Dal 17 gennaio al 20 marzo alla Gipsoteca Giulio Monteverde di Bistagno (AL) torna il ‘Rural Film Fest’, rassegna di cinema documentario a tematica ambientale e contadina organizzata dal Museo comunale in collaborazione con ARI Associazione Rurale Italiana.

Come nelle edizioni precedenti le proiezioni sono a cadenza quindicinale alle 21 del venerdì per favorire la presenza anche di chi lavora la terra. L’ingresso è gratuito e sono previsti approfondimenti, incontri e degustazioni.
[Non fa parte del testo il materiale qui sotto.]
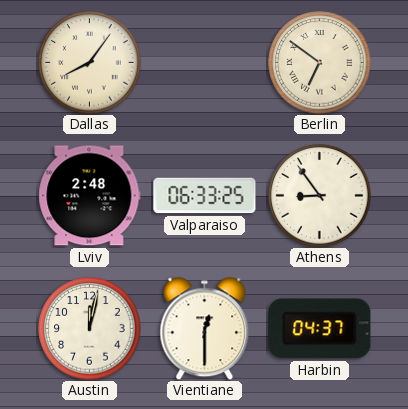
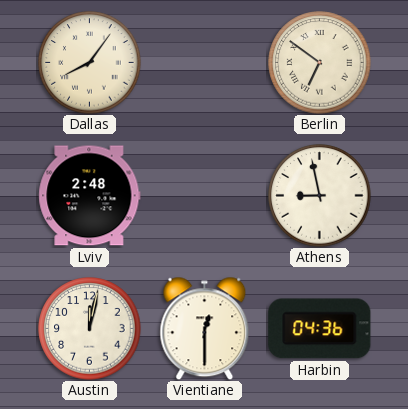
Valparaiso: 06:33 -> none
Athens: 8:54 -> 8:58
Harbin: 04:37 -> 04:36
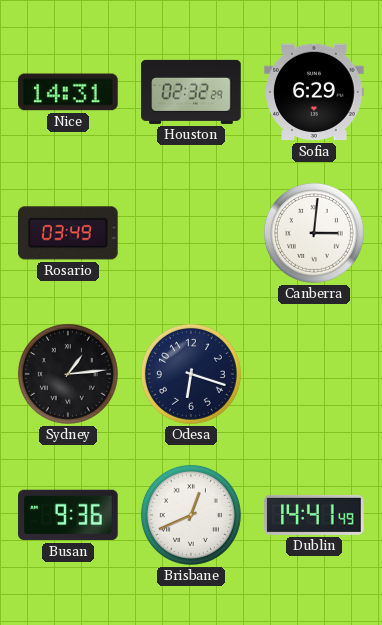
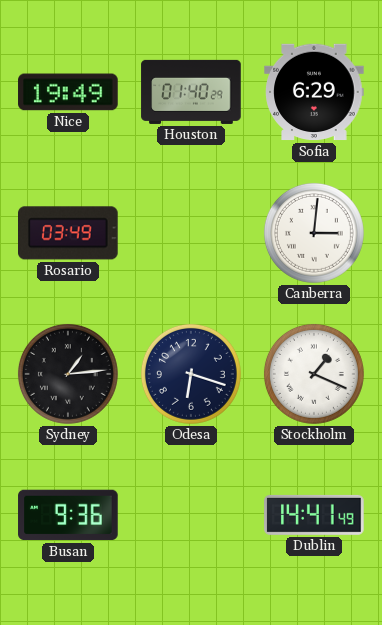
Nice: 14:31 -> 19:49
Houston: 02:32 -> 01:40
Stockholm: none -> 1:19
Brisbane: 12:41 -> none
‘Il sangue verde’ di Andrea Segre apre simbolicamente la rassegna in ricordo dei drammatici scontri di Rosarno che ebbero luogo nella cittadina calabrese esattamente10 anni fa; ospite della prima serata, venerdì 17 gennaio, sarà Nino Quaranta, contadino cooperativo e responsabile di Ari Calabria, che porterà un aggiornamento sulla situazione dei braccianti immigrati, in dialogo con Chiara Lanzi (direttore della Gipsoteca di Bistagno) e Fabrizio Garbarino (presidente ARI). Il trailer ufficiale al link https://vimeo.com/22296415

Una novità di questa 4^ edizione è la collaborazione con il CAI Sezione Uget di Torino, presso la cui sede al Parco della Tesoriera saranno proiettati due dei film documentari selezionati dal Rural, scelti per l’interesse che possono costituire anche per un pubblico appassionato di montagna: giovedì 12 marzo ore 21.
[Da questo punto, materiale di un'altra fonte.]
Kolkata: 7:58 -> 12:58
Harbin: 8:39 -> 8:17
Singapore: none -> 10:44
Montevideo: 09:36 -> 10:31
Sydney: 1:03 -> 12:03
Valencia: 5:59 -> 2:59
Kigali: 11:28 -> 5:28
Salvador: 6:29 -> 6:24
‘Entroterra. Memorie e desideri delle montagne minori’ di Andrea Chiloiro, Riccardo Franchini, Giovanni Labriola, Matteo Ragno (Italia 2018, 58 minuti) dedicato al tema dello spopolamento dei territori montani della dorsale appenninica e giovedì 26 marzo ore 21 ‘The Devil we know’ di Stephanie Soechtig (USA 2018, 88 minuti) sull’inquinamento da PFAS che riguarda anche l’impermeabilizzazione dei tessuti e quindi in particolare l’abbigliamento tecnico per outdoor.